═══ Excerpted records ═══

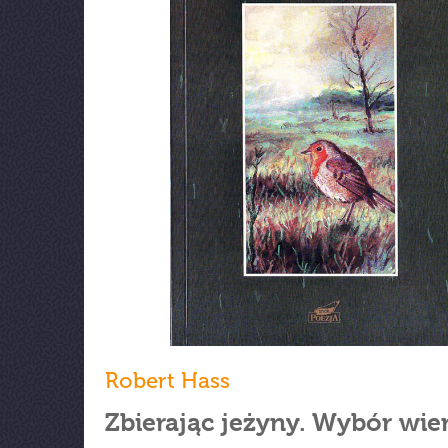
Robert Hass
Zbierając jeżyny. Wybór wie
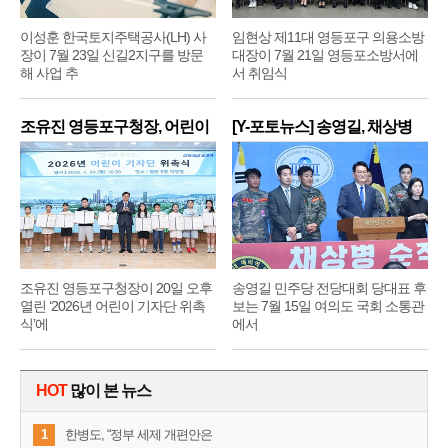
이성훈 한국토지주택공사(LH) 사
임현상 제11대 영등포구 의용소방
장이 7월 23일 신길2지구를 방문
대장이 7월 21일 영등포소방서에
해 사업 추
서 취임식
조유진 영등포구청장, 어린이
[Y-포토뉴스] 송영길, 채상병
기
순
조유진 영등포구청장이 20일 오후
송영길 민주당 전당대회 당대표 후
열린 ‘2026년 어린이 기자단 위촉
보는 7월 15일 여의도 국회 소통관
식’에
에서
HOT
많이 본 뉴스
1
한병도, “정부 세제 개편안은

═══
═══ Excerpted records ═══

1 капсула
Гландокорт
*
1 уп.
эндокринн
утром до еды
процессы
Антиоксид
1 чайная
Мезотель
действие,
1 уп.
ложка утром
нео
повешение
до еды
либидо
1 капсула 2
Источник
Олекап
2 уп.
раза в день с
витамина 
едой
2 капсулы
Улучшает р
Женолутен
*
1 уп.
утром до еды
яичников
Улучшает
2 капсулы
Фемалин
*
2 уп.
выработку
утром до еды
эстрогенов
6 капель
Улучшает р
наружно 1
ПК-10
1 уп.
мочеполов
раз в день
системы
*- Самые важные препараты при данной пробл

═══
═══ Excerpted records ═══

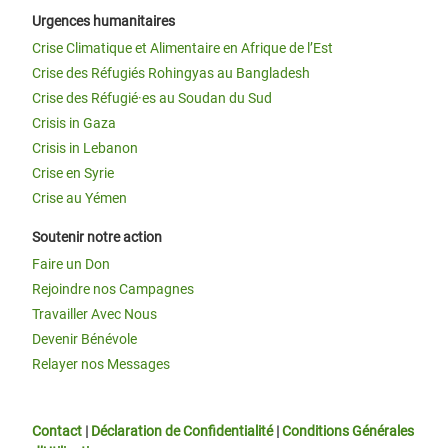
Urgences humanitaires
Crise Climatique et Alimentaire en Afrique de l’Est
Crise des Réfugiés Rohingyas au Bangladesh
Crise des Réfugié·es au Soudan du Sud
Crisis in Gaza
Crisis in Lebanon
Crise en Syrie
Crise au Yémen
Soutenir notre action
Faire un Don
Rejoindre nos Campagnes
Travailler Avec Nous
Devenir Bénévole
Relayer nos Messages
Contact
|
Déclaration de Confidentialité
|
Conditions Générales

═══

What is being asked>
One stretch of the lines above is wanted, from the line that contains "раза в день с" through the line that contains "при данной пробл". Output it exactly.

Answer to this exercise>
раза в день с
витамина 
едой
2 капсулы
Улучшает р
Женолутен
*
1 уп.
утром до еды
яичников
Улучшает
2 капсулы
Фемалин
*
2 уп.
выработку
утром до еды
эстрогенов
6 капель
Улучшает р
наружно 1
ПК-10
1 уп.
мочеполов
раз в день
системы
*- Самые важные препараты при данной пробл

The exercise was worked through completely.